▶ Work to complete
Copy all the lines of the listing below exactly. Skip the images.

········

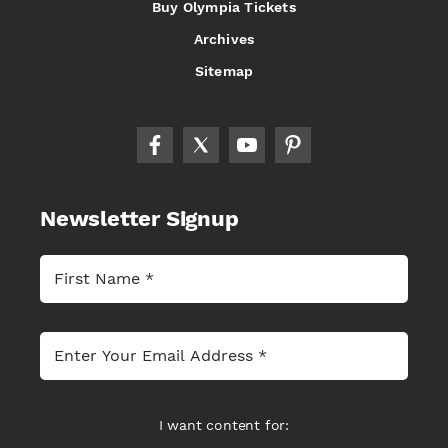
Buy Olympia Tickets
Archives
Sitemap
Newsletter Signup
I want content for:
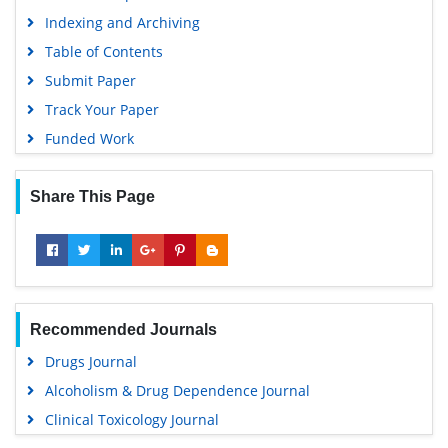
Indexing and Archiving
Table of Contents
Submit Paper
Track Your Paper
Funded Work
Share This Page
Recommended Journals
Drugs Journal
Alcoholism & Drug Dependence Journal
Clinical Toxicology Journal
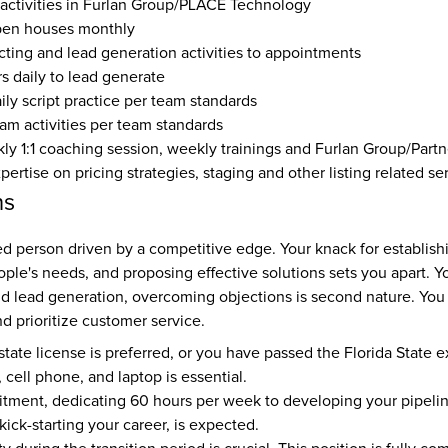
 activities in Furlan Group/PLACE Technology
pen houses monthly
ting and lead generation activities to appointments
s daily to lead generate
aily script practice per team standards
eam activities per team standards
y 1:1 coaching session, weekly trainings and Furlan Group/Partn
rtise on pricing strategies, staging and other listing related se
ns
ed person driven by a competitive edge. Your knack for establish
le's needs, and proposing effective solutions sets you apart. Yo
d lead generation, overcoming objections is second nature. You e
 prioritize customer service.
state license is preferred, or you have passed the Florida State 
 cell phone, and laptop is essential. 
tment, dedicating 60 hours per week to developing your pipelin
kick-starting your career, is expected. 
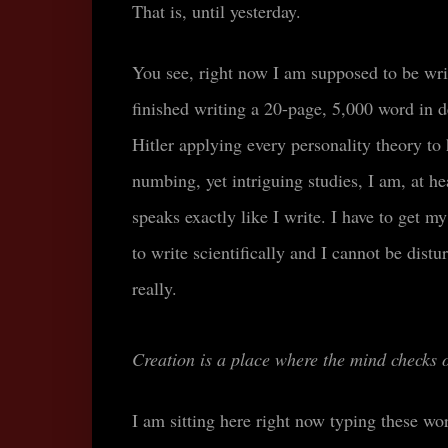
That is, until yesterday.
You see, right now I am supposed to be writ
finished writing a 20-page, 5,000 word in 
Hitler applying every personality theory to 
numbing, yet intriguing studies, I am, at he
speaks exactly like I write.
I have to get my
to write scientifically and I cannot be dist
really.
Creation is a place where the mind checks 
I am sitting here right now typing these wo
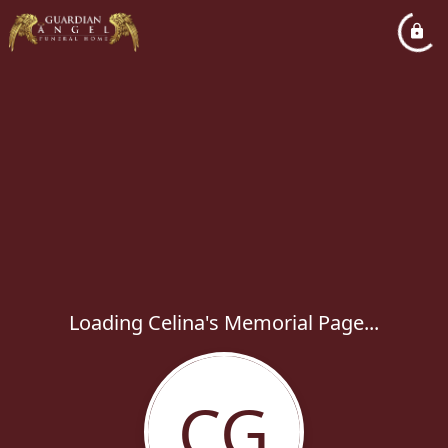
Loading Celina's Memorial Page...
CG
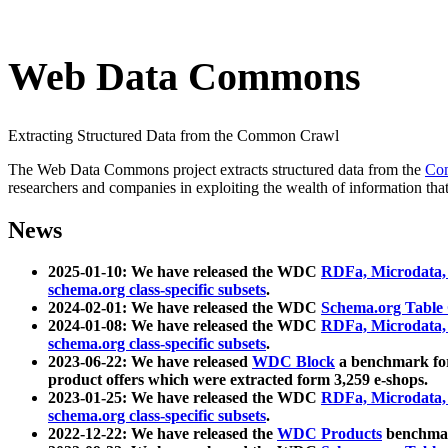
Web Data Commons
Extracting Structured Data from the Common Crawl
The Web Data Commons project extracts structured data from the
Co
researchers and companies in exploiting the wealth of information that
News
2025-01-10: We have released the WDC
RDFa, Microdata
schema.org class-specific subsets
.
2024-02-01: We have released the WDC
Schema.org Table
2024-01-08: We have released the WDC
RDFa, Microdata
schema.org class-specific subsets
.
2023-06-22: We have released
WDC Block
a benchmark for
product offers which were extracted form 3,259 e-shops.
2023-01-25: We have released the WDC
RDFa, Microdata
schema.org class-specific subsets
.
2022-12-22: We have released the
WDC Products
benchmark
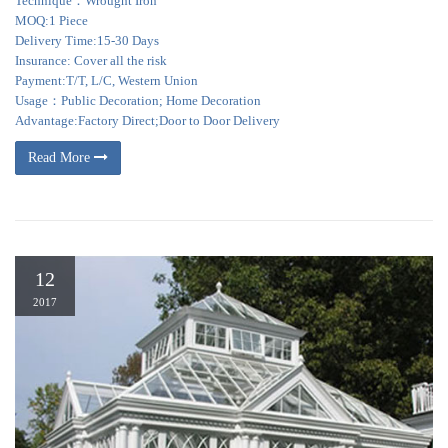
Technique：Wrought Iron
MOQ:1 Piece
Delivery Time:15-30 Days
Insurance: Cover all the risk
Payment:T/T, L/C, Western Union
Usage：Public Decoration; Home Decoration
Advantage:Factory Direct;Door to Door Delivery
Read More
12
2017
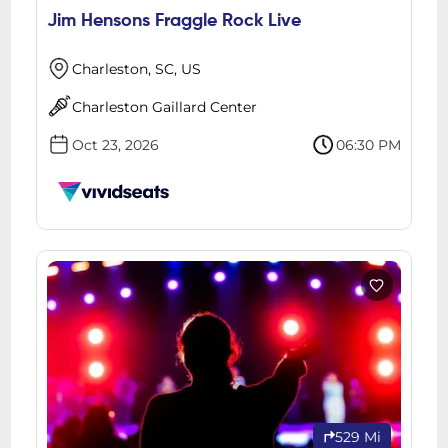
Jim Hensons Fraggle Rock Live
Charleston, SC, US
Charleston Gaillard Center
Oct 23, 2026
06:30 PM
529 Mi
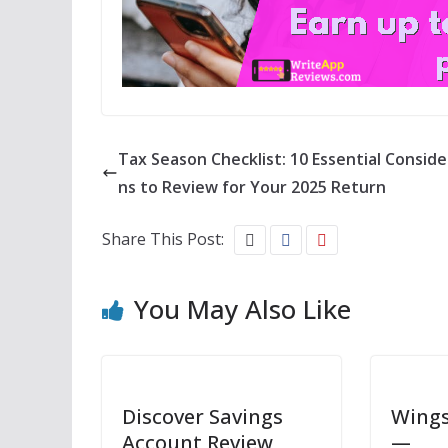
Tax Season Checklist: 10 Essential Conside
ns to Review for Your 2025 Return
Share This Post:
You May Also Like
Discover Savings
Wings
Account Review
—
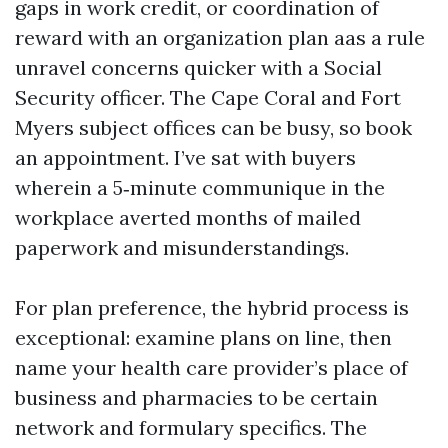
gaps in work credit, or coordination of
reward with an organization plan aas a rule
unravel concerns quicker with a Social
Security officer. The Cape Coral and Fort
Myers subject offices can be busy, so book
an appointment. I’ve sat with buyers
wherein a 5‑minute communique in the
workplace averted months of mailed
paperwork and misunderstandings.
For plan preference, the hybrid process is
exceptional: examine plans on line, then
name your health care provider’s place of
business and pharmacies to be certain
network and formulary specifics. The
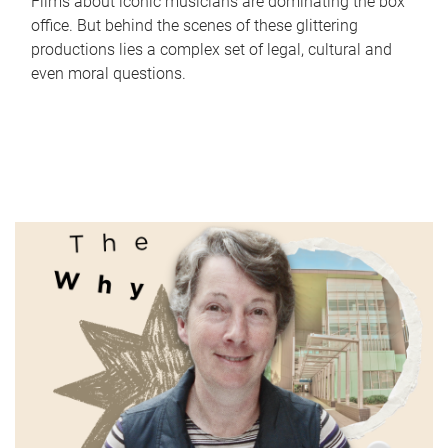
Films about iconic musicians are dominating the box
office. But behind the scenes of these glittering
productions lies a complex set of legal, cultural and
even moral questions.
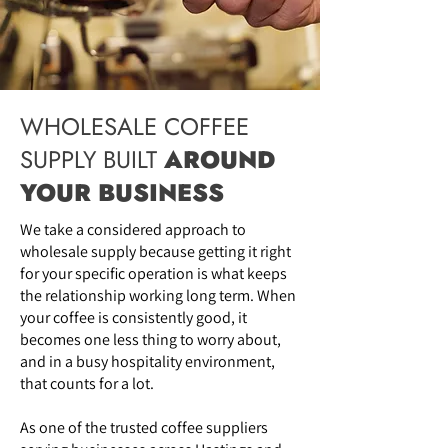
WHOLESALE COFFEE
SUPPLY BUILT
AROUND
YOUR BUSINESS
We take a considered approach to
wholesale supply because getting it right
for your specific operation is what keeps
the relationship working long term. When
your coffee is consistently good, it
becomes one less thing to worry about,
and in a busy hospitality environment,
that counts for a lot.
As one of the trusted coffee suppliers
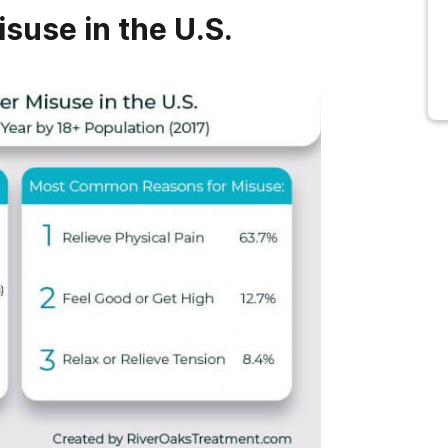
isuse in the U.S.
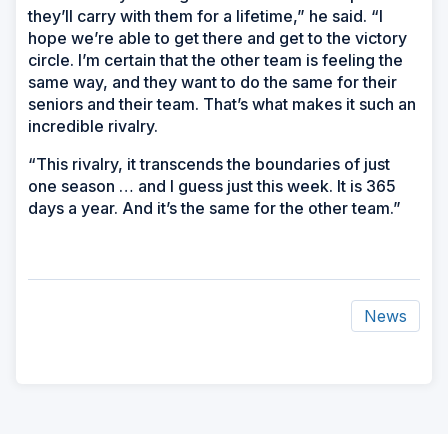
they’ll carry with them for a lifetime,” he said. “I
hope we’re able to get there and get to the victory
circle. I’m certain that the other team is feeling the
same way, and they want to do the same for their
seniors and their team. That’s what makes it such an
incredible rivalry.
“This rivalry, it transcends the boundaries of just
one season … and I guess just this week. It is 365
days a year. And it’s the same for the other team.”
News
ad
space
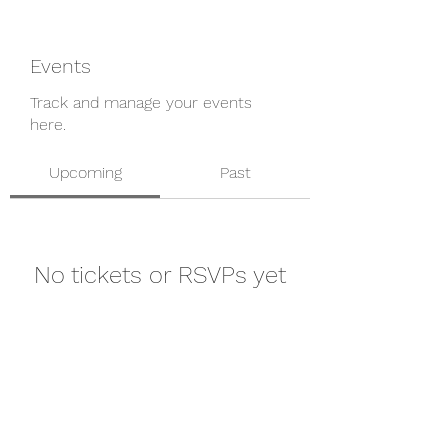
Events
Track and manage your events
here.
Upcoming
Past
No tickets or RSVPs yet
Browse events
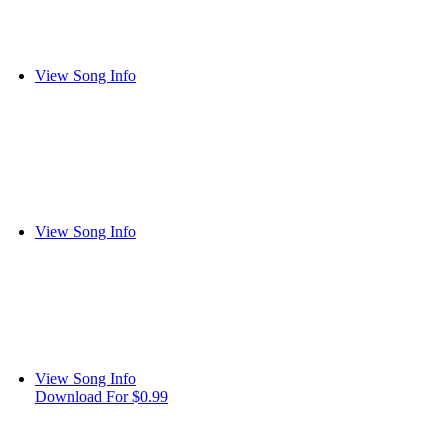
View Song Info
View Song Info
View Song Info
Download For $0.99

········

▶ Response
Buy Olympia Tickets
Archives
Sitemap
Newsletter Signup
I want content for:
Indexing and Archiving
Table of Contents
Submit Paper
Track Your Paper
Funded Work
Share This Page
Recommended Journals
Drugs Journal
Alcoholism & Drug Dependence Journal
Clinical Toxicology Journal
 activities in Furlan Group/PLACE Technology
pen houses monthly
ting and lead generation activities to appointments
s daily to lead generate
aily script practice per team standards
eam activities per team standards
y 1:1 coaching session, weekly trainings and Furlan Group/Partn
rtise on pricing strategies, staging and other listing related se
ns
ed person driven by a competitive edge. Your knack for establish
le's needs, and proposing effective solutions sets you apart. Yo
d lead generation, overcoming objections is second nature. You e
 prioritize customer service.
state license is preferred, or you have passed the Florida State 
 cell phone, and laptop is essential. 
tment, dedicating 60 hours per week to developing your pipelin
kick-starting your career, is expected. 
That is, until yesterday.
You see, right now I am supposed to be writ
finished writing a 20-page, 5,000 word in 
Hitler applying every personality theory to 
numbing, yet intriguing studies, I am, at he
speaks exactly like I write.
I have to get my
to write scientifically and I cannot be dist
really.
Creation is a place where the mind checks 
I am sitting here right now typing these wo
Loading Celina's Memorial Page...
CG
Web Data Commons
Extracting Structured Data from the Common Crawl
The Web Data Commons project extracts structured data from the
Co
researchers and companies in exploiting the wealth of information that
News
2025-01-10: We have released the WDC
RDFa, Microdata
schema.org class-specific subsets
.
2024-02-01: We have released the WDC
Schema.org Table
2024-01-08: We have released the WDC
RDFa, Microdata
schema.org class-specific subsets
.
2023-06-22: We have released
WDC Block
a benchmark for
product offers which were extracted form 3,259 e-shops.
2023-01-25: We have released the WDC
RDFa, Microdata
schema.org class-specific subsets
.
2022-12-22: We have released the
WDC Products
benchmark
Technique：Wrought Iron
MOQ:1 Piece
Delivery Time:15-30 Days
Insurance: Cover all the risk
Payment:T/T, L/C, Western Union
Usage：Public Decoration; Home Decoration
Advantage:Factory Direct;Door to Door Delivery
Read More
12
2017
Jim Hensons Fraggle Rock Live
Charleston, SC, US
Charleston Gaillard Center
Oct 23, 2026
06:30 PM
529 Mi
Tax Season Checklist: 10 Essential Conside
ns to Review for Your 2025 Return
Share This Post:
You May Also Like
Discover Savings
Wings
Account Review
—
gaps in work credit, or coordination of
reward with an organization plan aas a rule
unravel concerns quicker with a Social
Security officer. The Cape Coral and Fort
Myers subject offices can be busy, so book
an appointment. I’ve sat with buyers
wherein a 5‑minute communique in the
workplace averted months of mailed
paperwork and misunderstandings.
For plan preference, the hybrid process is
exceptional: examine plans on line, then
name your health care provider’s place of
business and pharmacies to be certain
network and formulary specifics. The
Films about iconic musicians are dominating the box
office. But behind the scenes of these glittering
productions lies a complex set of legal, cultural and
even moral questions.
WHOLESALE COFFEE
SUPPLY BUILT
AROUND
YOUR BUSINESS
We take a considered approach to
wholesale supply because getting it right
for your specific operation is what keeps
the relationship working long term. When
your coffee is consistently good, it
becomes one less thing to worry about,
and in a busy hospitality environment,
that counts for a lot.
As one of the trusted coffee suppliers
isuse in the U.S.
they’ll carry with them for a lifetime,” he said. “I
hope we’re able to get there and get to the victory
circle. I’m certain that the other team is feeling the
same way, and they want to do the same for their
seniors and their team. That’s what makes it such an
incredible rivalry.
“This rivalry, it transcends the boundaries of just
one season … and I guess just this week. It is 365
days a year. And it’s the same for the other team.”
News
ad
space
Events
Track and manage your events
here.
Upcoming
Past
No tickets or RSVPs yet
Browse events
View Song Info
View Song Info
View Song Info
Download For $0.99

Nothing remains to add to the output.